What Are Drug Crimes?

Drug crimes are violations of laws that involve any combination of manufacturing, distributing, or using drugs that U.S. federal or state governments classify as illicit substances. This could mean growing the opium poppy, dealing heroin on the streets, or using cocaine. There are a lot of different types of drug crimes. This lesson goes over some examples and then explains why using an illicit drug is (generally, given some differing state and federal laws) a crime.

Examples of Drug Crimes

So what are some examples of drug crimes? Some drug crimes involve offenses that directly counteract a set law regulating or prohibiting the use, possession, manufacture, or distribution of illicit drugs. These crimes are called drug-defined offenses. For example, there are laws against the cultivation of marijuana. If you ignore these laws and grow marijuana in your basement with artificial lighting and irrigation, you're committing a drug-defined offense. There are also laws against distributing and possessing drugs. If you are caught transporting cocaine in a false door or bottom of your car, you've committed another drug-defined offense.

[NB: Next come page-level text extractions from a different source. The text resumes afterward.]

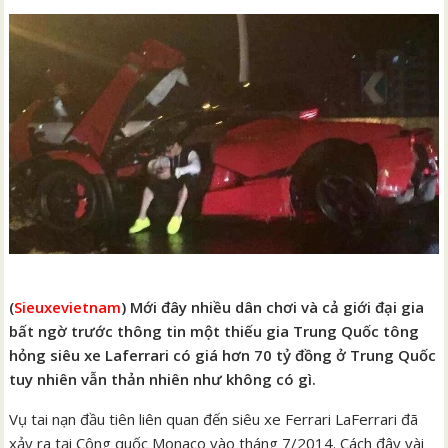
(
Sieuxevietnam
) Mới đây nhiều dân chơi và cả giới đại gia
bất ngờ trước thông tin một thiếu gia Trung Quốc tông
hỏng siêu xe Laferrari có giá hơn 70 tỷ đồng ở Trung Quốc
tuy nhiên vẫn thản nhiên như không có gì.
Vụ tai nạn đầu tiên liên quan đến siêu xe Ferrari LaFerrari đã
xảy ra tại Công quốc Monaco vào tháng 7/2014. Cách đây vài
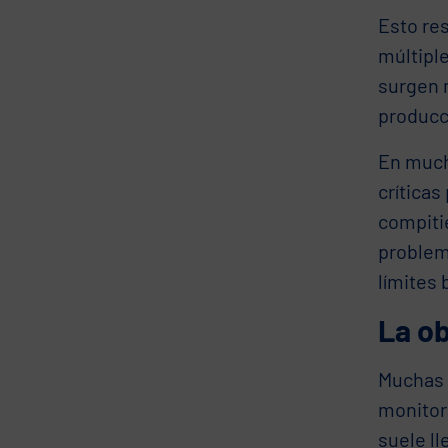
Esto re
múltipl
surgen 
producc
En much
críticas
compiti
problem
límites 
La ob
Muchas 
monitori
suele l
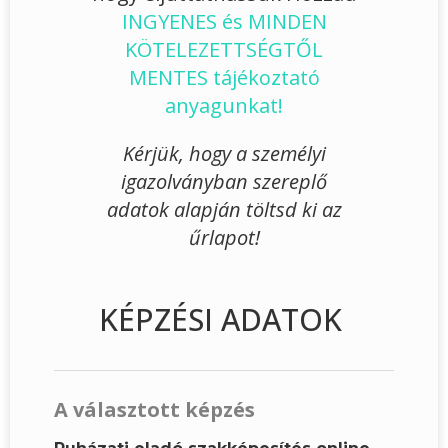
INGYENES és MINDEN
KÖTELEZETTSÉGTŐL
MENTES tájékoztató
anyagunkat!
Kérjük, hogy a személyi
igazolványban szereplő
adatok alapján töltsd ki az
űrlapot!
KÉPZÉSI ADATOK
A választott képzés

Other drug crimes have less to do with violating a specific law regulating the manufacture, distribution, or possession of drugs and more to do with drug-related offenses. For instance, someone might commit a crime partly because of the influence of the drug they're on. That's a drug-related offense. This could be assaulting someone while under the influence of a drug.

Another example of a drug-related offense is stealing money from your mom or from a local convenience store to get money to support your drug habit. A crime committed with respect to drug distribution, like shooting a rival drug dealer, is a drug-related offense as well.

Using and abusing a drug is (largely) a crime as well. But why? Why is it a crime to do something like this in the privacy of your own home? You mght argue that it's one thing to manufacture or distribute a drug but a personal choice such as drug use shouldn't be a crime.

Personal vs. Public Harm

There is more than one school of thought on this. One obvious answer to why it's a crime involves what you've already learned: drug-related offenses. While the choice to use a drug is yours, the effects of the drug use might not always be limited to you. Your driving while high might end up killing someone. Your state of mind might lead you to assault someone else. Thus, personal drug use can become a very real public danger.

Another good reason to criminalize the use of drugs is for personal protection. Some drugs are highly addictive and might lead to serious personal, economic, physical and mental collapse, and ultimately, death. Society creates laws to try and minimize the chances that one of its own dies for something as meaningless as, say, heroin. It's not beneficial to society at large to experience mental or physical decay for any reason, drugs included.